Passing more context to permissions and components

invenio_records_resources/services/files/service.py

@@ -52,7 +52,7 @@ def check_permission(self, identity, action_name, **kwargs):
         action_name = self.config.permission_action_prefix + action_name
         return super().check_permission(identity, action_name, **kwargs)
 
-    def _get_record(self, id_, identity, action, file_key=None):
+    def _get_record(self, id_, identity, action, file_key=None, **kwargs):
         """Get the associated record.
 
         If a ``file_key`` is specified and the record in question doesn't have a file
@@ -61,7 +61,9 @@ def _get_record(self, id_, identity, action, file_key=None):
         # FIXME: Remove "registered_only=False" since it breaks access to an
         # unpublished record.
         record = self.record_cls.pid.resolve(id_, registered_only=False)
-        self.require_permission(identity, action, record=record, file_key=file_key)
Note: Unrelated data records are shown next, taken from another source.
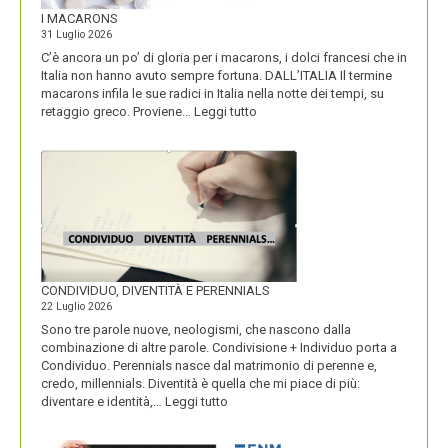
I MACARONS
31 Luglio 2026
C’è ancora un po’ di gloria per i macarons, i dolci francesi che in
Italia non hanno avuto sempre fortuna. DALL’ITALIA Il termine
macarons infila le sue radici in Italia nella notte dei tempi, su
:
retaggio greco. Proviene…
Leggi tutto
I
MACARONS
CONDIVIDUO, DIVENTITÀ E PERENNIALS
22 Luglio 2026
Sono tre parole nuove, neologismi, che nascono dalla
combinazione di altre parole. Condivisione + Individuo porta a
Condividuo. Perennials nasce dal matrimonio di perenne e,
credo, millennials. Diventità è quella che mi piace di più:
:
diventare e identità,…
Leggi tutto
CONDIVIDUO,
DIVENTITÀ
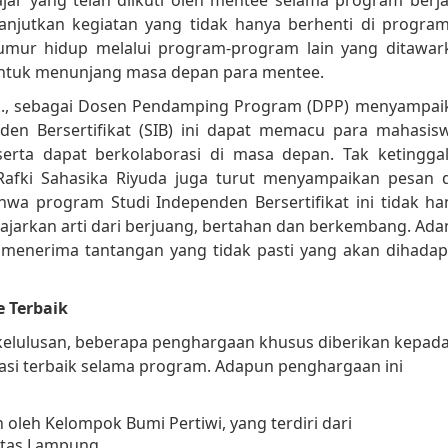
njutkan kegiatan yang tidak hanya berhenti di program
mur hidup melalui program-program lain yang ditawar
untuk menunjang masa depan para mentee.
om., sebagai Dosen Pendamping Program (DPP) menyampai
en Bersertifikat (SIB) ini dapat memacu para mahasisw
erta dapat berkolaborasi di masa depan. Tak ketinggal
, Rafki Sahasika Riyuda juga turut menyampaikan pesan 
wa program Studi Independen Bersertifikat ini tidak ha
rkan arti dari berjuang, bertahan dan berkembang. Ada
k menerima tantangan yang tidak pasti yang akan dihadapi
 Terbaik
 kelulusan, beberapa penghargaan khusus diberikan kepad
si terbaik selama program. Adapun penghargaan ini
h oleh Kelompok Bumi Pertiwi, yang terdiri dari
itas Lampung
+        self.require_permission(
+            identity, action, record=record, file_key=file_key, **kwargs
+        )
 
         if file_key and file_key not in record.files:
             raise FileKeyNotFoundError(id_, file_key)
@@ -71,9 +73,9 @@ def _get_record(self, id_, identity, action, file_key=None):
     #
     # High-level API
     #
-    def list_files(self, identity, id_):
+    def list_files(self, identity, id_, **kwargs):
         """List the files of a record."""
-        record = self._get_record(id_, identity, "read_files")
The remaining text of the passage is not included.